Summer ignored them, crouching and holding her hand out to the nearest orphan, a ragged thing with a human face melting into a body that appeared to consist of a black, pulsating carapace covered in countless limbs and a bristling, whipping tail. It retreated from her hand, hissing and shrieking, spitting fire to the floor, where it sputtered and went out. Summer held out her gun and let the orphan see it before dropping it to the floor. “You’re human, just a baby,” she said, “and I know you hurt, and you’re angry, but hurting us won’t help.” Behind Fool, Gordie moaned, a low wail that sang under the cries of the orphans. And then a movement shivered around the hallway like a whirlwind collapsing in on itself and the orphans surged toward Summer.
She got off one shot, scooping up her weapon and aiming at the thing that, moments before, she had been holding her hand out to. Fool saw it spin back into the crowd, the flame of its death spraying wide above its companions. Summer threw herself backward, but she was too slow and the closest orphans leaped upon her.
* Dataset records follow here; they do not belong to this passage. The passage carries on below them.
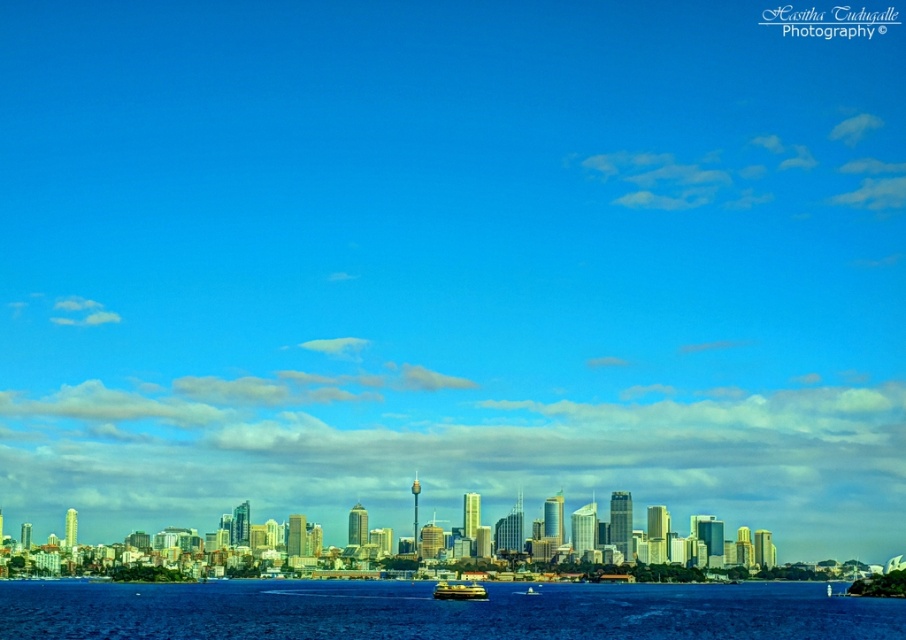 Question: Is blue liquid water at lower center thinner than yellow matte boat at center?

Choices:
 (A) yes
 (B) no

Answer: (B)

Question: Which object is farther from the camera taking this photo?

Choices:
 (A) blue liquid water at lower center
 (B) yellow matte boat at center

Answer: (B)

Question: Among these points, which one is nearest to the camera?

Choices:
 (A) (451, 627)
 (B) (473, 582)

Answer: (A)

Question: Observing the image, what is the correct spatial positioning of blue liquid water at lower center in reference to yellow matte boat at center?

Choices:
 (A) left
 (B) right

Answer: (A)

Question: Does blue liquid water at lower center appear under yellow matte boat at center?

Choices:
 (A) yes
 (B) no

Answer: (A) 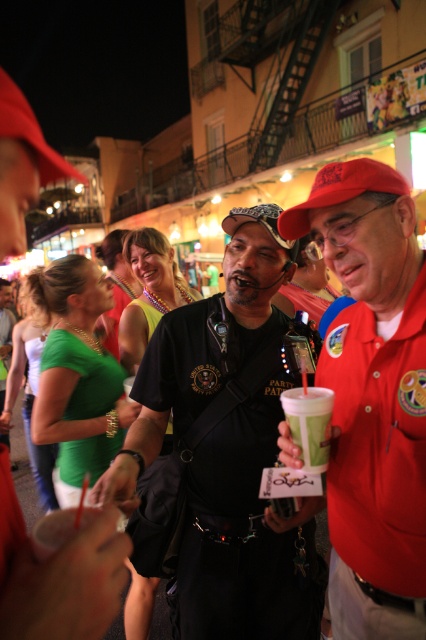 Between black matte shirt at center and red matte baseball cap at center, which one appears on the left side from the viewer's perspective?

black matte shirt at center

Which is below, black matte shirt at center or red matte baseball cap at center?

Positioned lower is black matte shirt at center.

Locate an element on the screen. black matte shirt at center is located at coordinates (227, 445).

Who is higher up, matte red cap at center or green paper cup at center?

Positioned higher is matte red cap at center.

Between point (377, 349) and point (304, 435), which one is positioned in front?

Point (304, 435)

Identify the location of matte red cap at center. The width and height of the screenshot is (426, 640). (373, 396).

At what (x,y) coordinates should I click in order to perform the action: click on matte red cap at center. Please return your answer as a coordinate pair (x, y). Looking at the image, I should click on (373, 396).

What do you see at coordinates (227, 445) in the screenshot?
I see `black matte shirt at center` at bounding box center [227, 445].

Consider the image. Who is taller, black matte shirt at center or matte red cap at center?

black matte shirt at center is taller.

In order to click on black matte shirt at center in this screenshot , I will do `click(227, 445)`.

Where is `black matte shirt at center`? The height and width of the screenshot is (640, 426). black matte shirt at center is located at coordinates (227, 445). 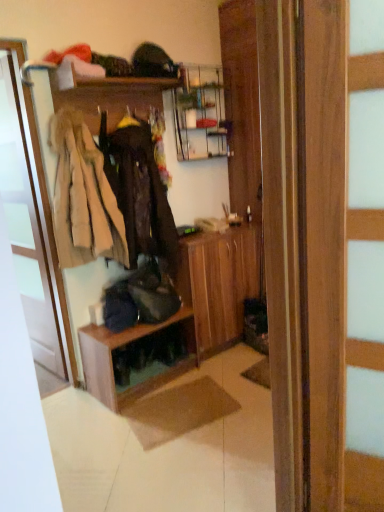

Flames snaked across the thin material of her uniform as Summer screamed. Something on a thread that was burning dropped down on her from the ceiling, long legs opening to clamp around her head, and she screamed again, the cry muffled by the orphan that even now was wrapping silver threads about her. As Gordie started toward her, the threads began to blacken, their outer layer drying and crackling, flaking away, and by the time he reached her, the first flames had appeared along their cabled length. He tore at the strands, crying out as the flames snatched at his fingers, Summer screaming and pushing up at the orphan on her head as more crawled up her body. Fool fired, shooting the nearest scuttling creature, and joined Gordie in pulling the creatures from Summer. He pulled his cuff down over his hand to protect it from the twisting skeins of flames, knocking orphans to the floor and kicking at them. Most were light and hadn’t gripped onto Summer strongly, but there were so many that their tide was inexorable and began to swamp them.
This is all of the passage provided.